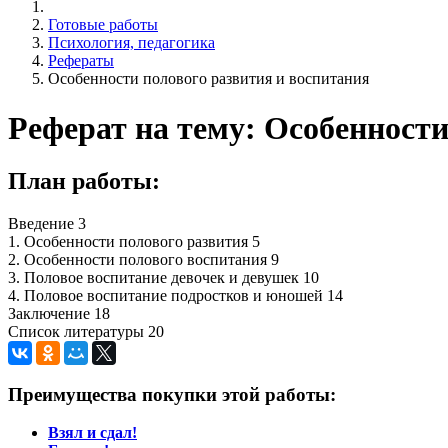
Готовые работы
Психология, педагогика
Рефераты
Особенности полового развития и воспитания
Реферат на тему: Особенности
План работы:
Введение 3
1. Особенности полового развития 5
2. Особенности полового воспитания 9
3. Половое воспитание девочек и девушек 10
4. Половое воспитание подростков и юношей 14
Заключение 18
Список литературы 20
Преимущества покупки этой работы:
Взял и сдал!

Exercise description:
Copy exactly the lines running from the one that holds "4. Половое воспитание подростков и юношей 14" to the last line of the listing above. Include both of those lines.

Solution to the problem:
4. Половое воспитание подростков и юношей 14
Заключение 18
Список литературы 20
Преимущества покупки этой работы:
Взял и сдал!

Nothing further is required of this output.